Der offene Protest einiger namhafter Rotbuch-Autoren führte dazu, dass Eulenspiegel-Verleger Matthias Oehme einigen der Autoren zusicherte, ihnen die Rechte an ihren bisherigen Rotbuch-Veröffentlichungen zurück zu geben. Schließlich, → so Oehme in der „taz“, wolle er „keinen Autor zwingen, im Verlag zu bleiben“. Wie komplex ein solcher Vorgang ist, zeigen die → Ausführen von Verleger Klaus Wagenbach im „Börsenblatt“, der erklärt, warum es 1973 bei der Gründung des Rotbuch-Verlags ein Kündigungsrecht der Autoren gab. Ob dies heute so noch gültig ist, scheint laut Wagenbach unklar zu sein und ein Fall für die Juristen. Da könnte es zum Beispiel darum gehen, ob in den jeweiligen Verträgen eines Rotbuch-Autors eine Kündigungsklausel steht.

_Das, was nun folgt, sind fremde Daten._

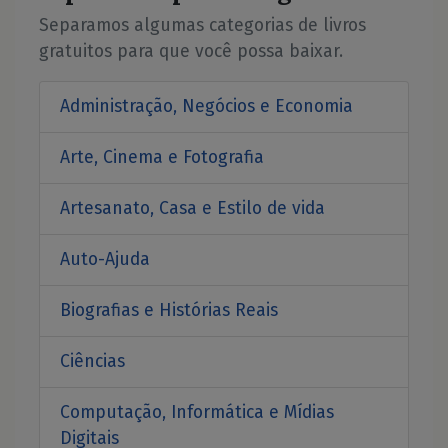
Separamos algumas categorias de livros
gratuitos para que você possa baixar.
Administração, Negócios e Economia
Arte, Cinema e Fotografia
Artesanato, Casa e Estilo de vida
Auto-Ajuda
Biografias e Histórias Reais
Ciências
Computação, Informática e Mídias
Digitais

Jedenfalls zeigt Wagenbach, dass man an das Problem auch ganz ruhig und ohne Aufregung herangehen kann.

Dies ist kurz zusammen gefasst der Hintergrund einer Diskussion, die in der kleinen, und selten feinen Verlagswelt derzeit für Unruhe sorgt. Betroffen davon ist eben auch die Krimiautorin Elisabeth Herrmann, deren Roman „Das Kindermädchen“ 2005 bei Rotbuch erschienen ist. Wie viele andere Rotbuch-Autoren auch, möchte sie ihre Bücher nicht mehr in diesem Verlag veröffentlichen. Das ist verständlich. Letztlich aber ist das alles ein zwar juristisch komplexer, dennoch normaler Vorgang. Der ist für die betroffene Autorin nervenaufreibend und nicht schön, leider kommt so etwas dennoch manchmal vor. Irgendwie aber macht es sich gut, wenn eine Autorenvereinigung, von der man sonst selten hört, eine Resolution verabschiedet und laut „Solidarität!“ schreit. Schließlich hat der Verleger eine Kollegin bedroht. Wie diese Bedrohung genau aussah, erzählt uns der Harry Luck in seinem Artikel nicht.

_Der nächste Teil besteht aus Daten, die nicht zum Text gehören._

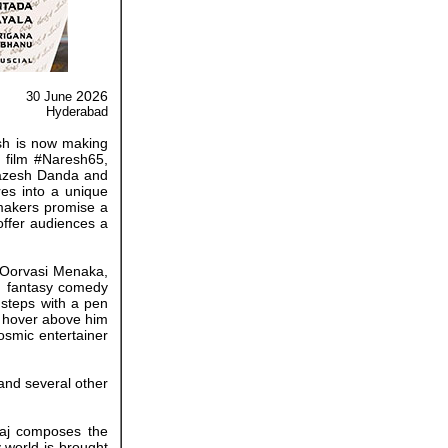
2026
30 June
Hyderabad
esh is now making
h film #Naresh65,
 Razesh Danda and
es into a unique
 makers promise a
 offer audiences a
ba Oorvasi Menaka,
ing fantasy comedy
 steps with a pen
) hover above him
osmic entertainer
and several other
waj composes the
 world is brought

Genauso wenig erklärt uns der Harry Luck warum, wie die Überschrift suggeriert, die Krimiautoren einen Verleger angreifen. Genau das tun sie nämlich nicht, sondern sie solidarisieren sich öffentlichkeitswirksam mit einer Kollegin, die nach ihren Aussagen angegriffen wurde. Diese Solidaritätserklärung wirkt allerdings so, als wolle man sich an die Aufregung um den Rotbuch-Verkauf einfach mal dran hängen. Zudem bleibt die Frage, ob eine etwas leisere, dezentere Herangehensweise für Frau Herrman nicht nützlicher und vor allem nervenschonender gewesen wäre. Vielleicht sollten ihr die „Syndikats“-Kollegen einfach einen guten Rechtsanwalt suchen und sie eher von der Öffentlichkeit abschotten, als sie auch noch durch unverständliche, journalistische Texte bei FOCUS Online ins Rampenlicht zu zerren. Und vielleicht sollte der Harry Luck einfach mal den Wagen holen.